Rodziewicz Alfons
Alfons Rodziewicz ps. Alik (ur. 1925, Żyrmuny, obecnie Białoruś) pochodzi z rodziny z wojskowymi tradycjami: stryj był oficerem w Legionach Piłsudskiego, drugi stryj również był żołnierzem, a później osadnikiem na Kresach, zaś ojciec Alfonsa Jan Rodziewicz był rusznikarzem. Pracował w Cytadeli Warszawskiej. Podczas kampanii wrześniowej dostał się do niewoli w okolicach Radomia. W obozie jenieckim podpisał listę białoruską i dzięki temu został wypuszczony z obozu. Dotarł na Białoruś. Pracował jako ślusarz w młynie, a później na kolei. Alfons Rodziewicz po wybuchu wojny sowiecko-niemieckiej pracował na kolei jako dróżnik. W 1942 roku złożył przysięgę i został członkiem polskiego podziemia zbrojnego. Był łącznikiem. Następnie wstąpił do oddziału AK „Krysia”, gdzie został włączony do 5 kompanii „Antoni”, 2 batalionu. Pełnił tam obowiązki wywiadowcy. Brał udział w rozbiciu oddziałów niemieckich w Bastunach i nieudanym ataku na Woronowo, podczas którego zginęło ośmiu AK-owców. Następnie w trakcie operacji „Ostra Brama” jego oddział dotarł do Turgieli i nie brał bezpośredniego udziału w działaniach wojennych. Po odbiciu Wilna z rąk niemieckich jego oddział ruszył do Jaszun, a następnie do Solecznik, gdzie dostał polecenie rozformowania. W okolicach Lidy Alfons Rodziewicz wraz z kilkoma ludźmi ze swojego oddziału został zaatakowany przez radziecką partyzantkę. Został ranny i trafił do sowieckiego szpitala. Po ucieczce ze szpitala przez dwa lata ukrywał się przed radziecką administracją, w końcu próbował zdać do szkoły rzemieślniczej. Nie został przyjęty. Rozpoczął pracę jako robotnik przy budowie dróg, przepracował w ten sposób siedem lat. Następnie zatrudnił się w fabryce konserw w Lidzie, a później w fabryce samochodów, gdzie pracował jako ślusarz. W latach 90. brał udział w reaktywacji polskiego życia społecznego – w Związku Polaków na Białorusi. Był prezesem koła AK-owców w lidzkim Związku Polaków na Białorusi. Zmarł w 2020 roku.
more...
less
[00:00:06] Autoprezentacja boh. urodzonego w 1925 w Żyrmunach w powiecie lidzkim.

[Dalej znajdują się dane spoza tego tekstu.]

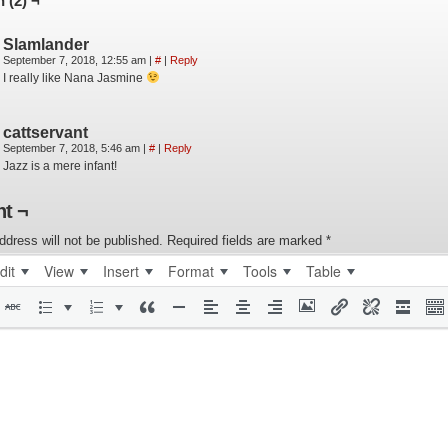
 (2) ¬
Slamlander
September 7, 2018, 12:55 am
|
#
|
Reply
I really like Nana Jasmine
cattservant
September 7, 2018, 5:46 am
|
#
|
Reply
Jazz is a mere infant!
t ¬
ddress will not be published.
Required fields are marked
*
dit
View
Insert
Format
Tools
Table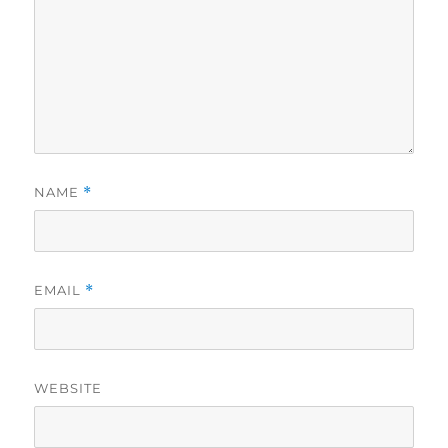
NAME
*
EMAIL
*
WEBSITE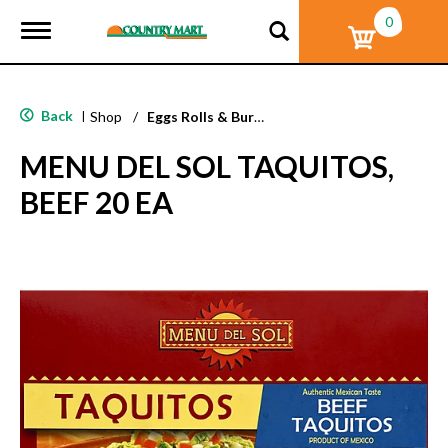
0
T
o
g
g
l
Back
|
Shop
/
Eggs Rolls & Burritos
e
n
MENU DEL SOL TAQUITOS,
a
v
BEEF 20 EA
i
g
a
t
i
o
n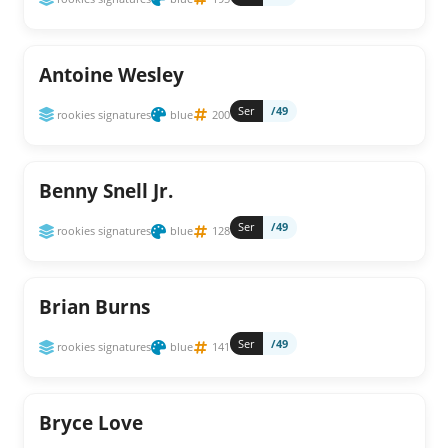
Antoine Wesley
Ser
/49
rookies signatures
blue
200
Benny Snell Jr.
Ser
/49
rookies signatures
blue
128
Brian Burns
Ser
/49
rookies signatures
blue
141
Bryce Love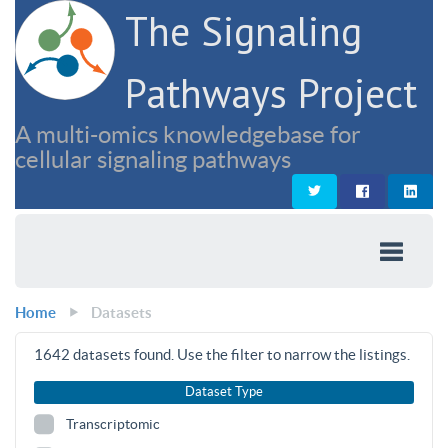
The Signaling
Pathways Project
A multi-omics knowledgebase for
cellular signaling pathways
Home
Datasets
1642
datasets found. Use the filter to narrow the listings.
Dataset Type
Transcriptomic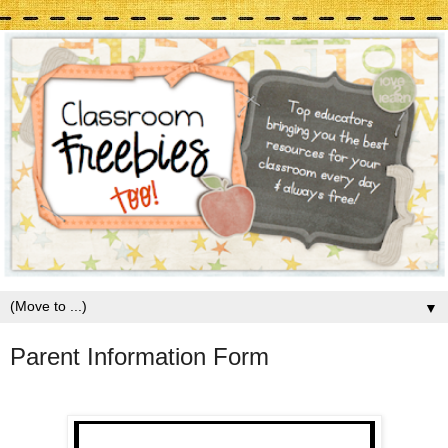
▼
Parent Information Form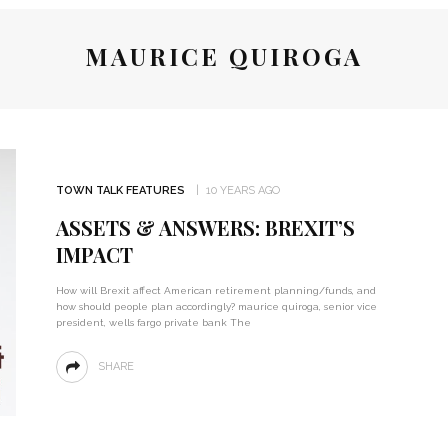
MAURICE QUIROGA
TOWN TALK FEATURES
10 YEARS AGO
ASSETS & ANSWERS: BREXIT’S
IMPACT
How will Brexit affect American retirement planning/funds, and
how should people plan accordingly? maurice quiroga, senior vice
president, wells fargo private bank The
SHARE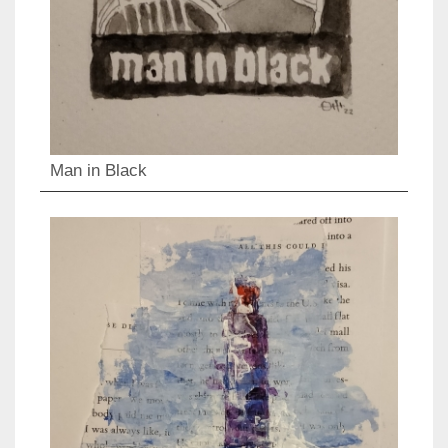
Man in Black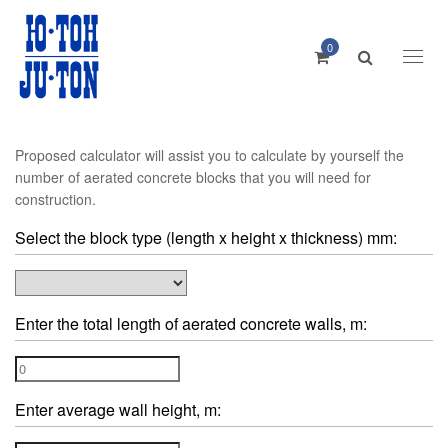
0
Toggl
naviga
Proposed calculator will assist you to calculate by yourself the
number of aerated concrete blocks that you will need for
construction.
Select the block type (length x height x thickness) mm:
Enter the total length of aerated concrete walls, m:
Enter average wall height, m: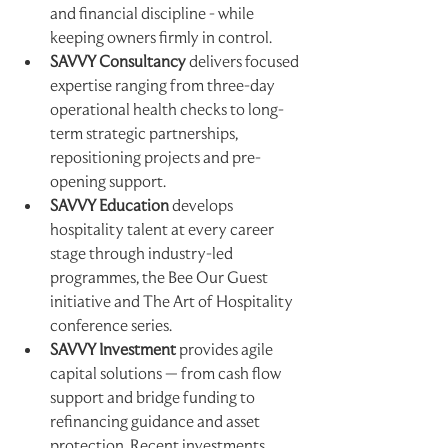
and financial discipline - while 
keeping owners firmly in control.
SAVVY Consultancy
 delivers focused 
expertise ranging from three-day 
operational health checks to long-
term strategic partnerships, 
repositioning projects and pre-
opening support.
SAVVY Education
 develops 
hospitality talent at every career 
stage through industry-led 
programmes, the Bee Our Guest 
initiative and The Art of Hospitality 
conference series.
SAVVY Investment
 provides agile 
capital solutions — from cash flow 
support and bridge funding to 
refinancing guidance and asset 
protection. Recent investments 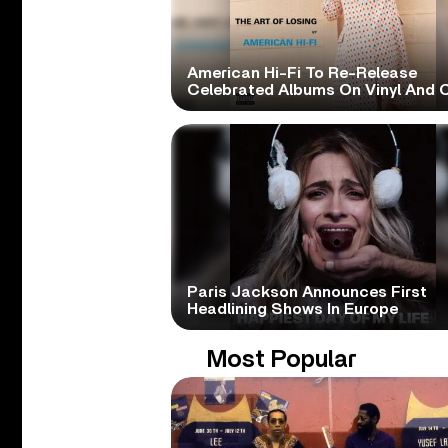
American Hi-Fi To Re-Release
Celebrated Albums On Vinyl And 
Paris Jackson Announces First
Headlining Shows In Europe
Most Popular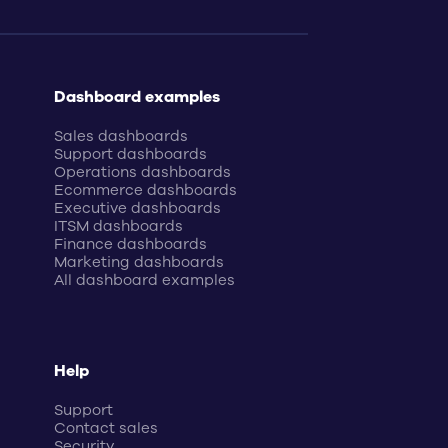
Dashboard examples
Sales dashboards
Support dashboards
Operations dashboards
Ecommerce dashboards
Executive dashboards
ITSM dashboards
Finance dashboards
Marketing dashboards
All dashboard examples
Help
Support
Contact sales
Security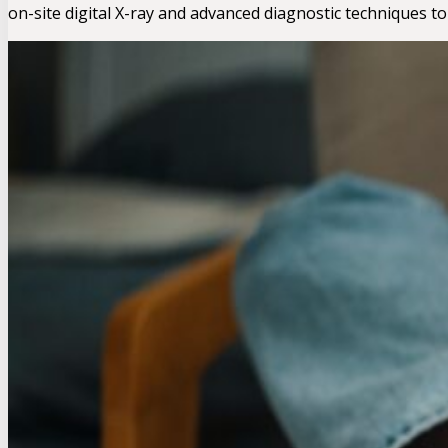
on-site digital X-ray and advanced diagnostic techniques to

[00:00:23] Boh. do wybuchu wojny skończył sześć klas szkoły powszechnej. Ojciec został zabrany na front, w domu została matka, boh. i cztery siostry. Rodzice mieli 2 hektary ziemi i boh. ciężko pracował. Gdy przyszli sowieci, nikt nie poszedł do ruskiej szkoły, więc wezwano rodziców. Przed wojną postawiono nową dwupiętrową szkołę i przysłano nauczycielkę z Gdańska, Publakównę. Była to dobra nauczycielka. Pan Krugły prowadził zajęcia praktyczne, uczono się maszerować i śpiewać. Boh. zna ze szkoły wiele polskich pieśni. Rosjanie powiedzieli, że nauka będzie się odbywała po rosyjsku, a nie po polsku. „Wtedy podjęli my szum, krzyk i rodzice i wszystko, że uczyć po polsku i po rusku”. Gdy zebranie się skończyło, Publakównę i Krugłego aresztowano, „posadzili na maszynę pod karabinami i powieźli nie wiadomo gdzie”. Boh. już nie poszedł do szkoły i pracował dorywczo. Ojciec jeszcze nie wrócił z frontu.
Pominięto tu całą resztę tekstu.